My personal anti-love affair with the BET Awards began when the singer R. Kelly was accused of having sex with an underage girl and videotaping the act. This occurred during a time when people were under the mistaken assumption that most African-Americans actually care about young black girls. Of course, this silly notion was quickly dismissed by BET, who not only continued with the planned R. Kelly performance, but gave him the longest segment on the show. The segment was the only one to actually include video and even ended by honoring him with an award.
Sure, we know that R. Kelly had been technically acquitted of his crime, but I hold to the reality that being found not guilty is not the same as being found innocent. Also, my friends who’ve watched the video “for research purposes” (no, I didn’t watch that video, I have daughters the same age as the young girl allegedly involved in the incident) report that the man on the video has a striking resemblance to R. Kelly. Either way, BET had an opportunity to take a stand on principle, and they did: They proved that they are incredibly principled about the idea of making money at any cost. When BET founder Bob Johnson reminded us that the “E” in BET stands for “Entertainment, not education,” that is when the network officially became similar to the purely capitalist entities who exploit poor, black Americans for financial gain. The difference is that you can get away with an extraordinary amount of exploitation if you disguise it with a blackface.

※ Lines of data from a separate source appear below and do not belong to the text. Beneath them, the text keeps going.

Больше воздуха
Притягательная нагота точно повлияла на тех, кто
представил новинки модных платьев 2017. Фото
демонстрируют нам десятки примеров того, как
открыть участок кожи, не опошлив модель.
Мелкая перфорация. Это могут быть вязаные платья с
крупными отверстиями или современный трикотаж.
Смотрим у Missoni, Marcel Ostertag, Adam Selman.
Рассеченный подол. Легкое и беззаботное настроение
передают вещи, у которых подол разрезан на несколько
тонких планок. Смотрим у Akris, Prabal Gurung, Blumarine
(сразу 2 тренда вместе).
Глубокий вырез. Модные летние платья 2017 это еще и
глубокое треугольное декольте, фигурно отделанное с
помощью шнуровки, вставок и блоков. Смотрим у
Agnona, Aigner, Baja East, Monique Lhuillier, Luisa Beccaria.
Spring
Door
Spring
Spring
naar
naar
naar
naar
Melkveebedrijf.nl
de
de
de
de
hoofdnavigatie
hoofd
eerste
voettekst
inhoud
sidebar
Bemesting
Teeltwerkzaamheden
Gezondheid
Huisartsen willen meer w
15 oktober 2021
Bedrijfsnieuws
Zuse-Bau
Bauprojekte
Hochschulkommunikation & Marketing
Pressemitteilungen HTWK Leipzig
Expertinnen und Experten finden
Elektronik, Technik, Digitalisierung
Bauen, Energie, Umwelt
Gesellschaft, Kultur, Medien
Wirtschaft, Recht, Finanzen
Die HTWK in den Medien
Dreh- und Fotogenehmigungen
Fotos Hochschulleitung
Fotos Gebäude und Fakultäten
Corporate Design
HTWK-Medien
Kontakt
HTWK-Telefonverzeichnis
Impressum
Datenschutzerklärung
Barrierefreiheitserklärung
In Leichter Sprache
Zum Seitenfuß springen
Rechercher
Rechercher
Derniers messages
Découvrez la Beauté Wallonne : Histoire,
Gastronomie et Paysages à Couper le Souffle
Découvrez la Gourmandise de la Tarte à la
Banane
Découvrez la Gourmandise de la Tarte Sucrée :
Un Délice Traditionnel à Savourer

The R. Kelly/anti-black girl trend of the BET Awards continued years later as Lil Wayne rapped about wishing he could “f*ck every girl in the world” all the while, having underage girls dancing on the stage behind him. Finally, along with every other person who grew up admiring Michael Jackson’s talent, I wasn’t happy to see BET’s botched and hastily-designed tribute to the singer last year. But of course the execs at BET could care less, since the show was one of their most highly rated in history. When it’s all said and done in black America, making money seems to justify any and every activity utilized to make that money. This, my friends, is wrong.
Through the years, the BET Awards have become a staple of unhealthy and counter-productive broken black family fun. The show is as dysfunctional as those of who love to watch it, and the ratings turn out to be a major money maker for BET, who continues to line up the best artists in America. The problem for BET is that long ago when being founded by Bob Johnson, their soul was sold to the devil of modern American capitalism. Therefore, nearly every BET employee, executive, producer, and writer goes to bed wondering what damage he did to black America that day.
Like our broken financial system, I don’t blame BET employees for the problematic choices of the network, I blame the system and culture that has been established within BET over the past 30 years of its existence. Any employee who tries to fix the problem would surely be replaced by one who is willing to go along with the program.
When I reflect on the ups and downs of the last millennium, I think about Jim Crow, the introduction of crack cocaine, the spread of HIV, and the growth of BET to be among the great black disasters of the 20th century.